If the job ends successfully, you will see the metrics page. Those metrics describe prediction accuracy of your model (see the section below). You can find the example of computed metrics checking any ID with the green status or submitting a test unit as described above.
What Do Output Metrics Mean?
Those metrics reflect how well the model predicts experimental Hi-C data:
- Spearman’s correlation between experimental and predicted Hi-C matrices
- SCC (stratum adjusted correlation coefficient) from Yang et al. (2017), implemented by hicreppy with max_dist parameter equals to 1500000, between experimental and predicted Hi-C matrices
- Spearman’s correlation of insulation score at each bin (computed using Cooltools calculate_insulation_score)
Those metrics reflect how well the model captures differences in 3D genome architecture caused by the rearrangement:
- Ectopic interactions computed as in Simona Bianco et al. (2018). Briefly, we subtract WT Hi-C map from MUT Hi-C map, distance-normalize the results, and compute values which are 3 standard deviations from the mean of the distribution of the observed differences. Those outliers are designed as ectopic interactions.

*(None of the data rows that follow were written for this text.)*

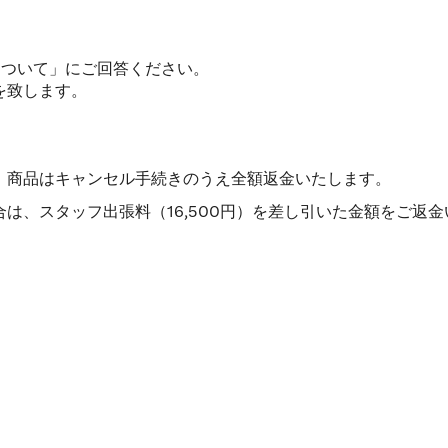
について」にご回答ください。
を致します。
、商品はキャンセル手続きのうえ全額返金いたします。
は、スタッフ出張料（16,500円）を差し引いた金額をご返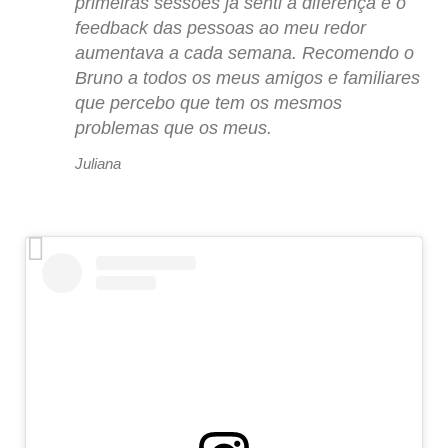
primeiras sessões já senti a diferença e o
feedback das pessoas ao meu redor
aumentava a cada semana. Recomendo o
Bruno a todos os meus amigos e familiares
que percebo que tem os mesmos
problemas que os meus.
Juliana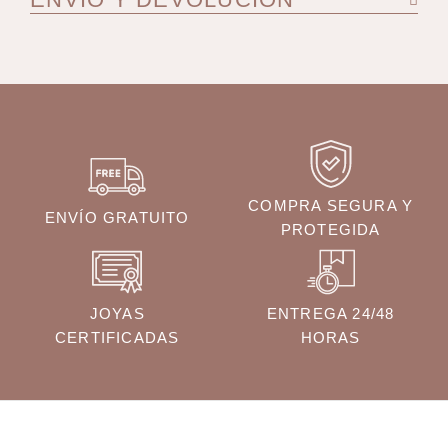
COMPRA SEGURA Y
ENVÍO GRATUITO
PROTEGIDA
JOYAS
ENTREGA 24/48
CERTIFICADAS
HORAS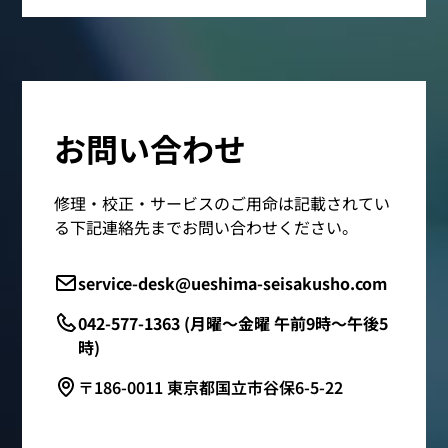
お問い合わせ
修理・校正・サービスのご用命は記載されてい
る下記連絡先までお問い合わせください。
service-desk@ueshima-seisakusho.com
042-577-1363 (月曜～金曜 午前9時～午後5
時)
〒186-0011 東京都国立市谷保6-5-22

To provide quantitative measurement of ectopic interactions overlap, we use visualization of Precision-Recall (PR) curves, output Area Under the Curve (AUC) metrics, and show the overlap of the predicted and experimentally measured ectopic interactions as compared to randomized controls:
- Changes in insulation score.
For calculating ectopic insulation score, we divide the insulation score (computed using CoolTools calculate_insulation_score) at each bin for WT and MUT conditions and divide one track by another element-wise.
That gives us fold changes of the insulation score for each locus (bin).
Two additional metrics are used to compare predicted and experimental Hi-C contacts with regard to genomic region datasets (Single):
- Spearman’s correlation between experimental and predicted decay of contact frequency with genomic distance P(s).
- Spearman’s correlation between experimental and predicted compartment strength computed as in Martin Falk et al. (2019).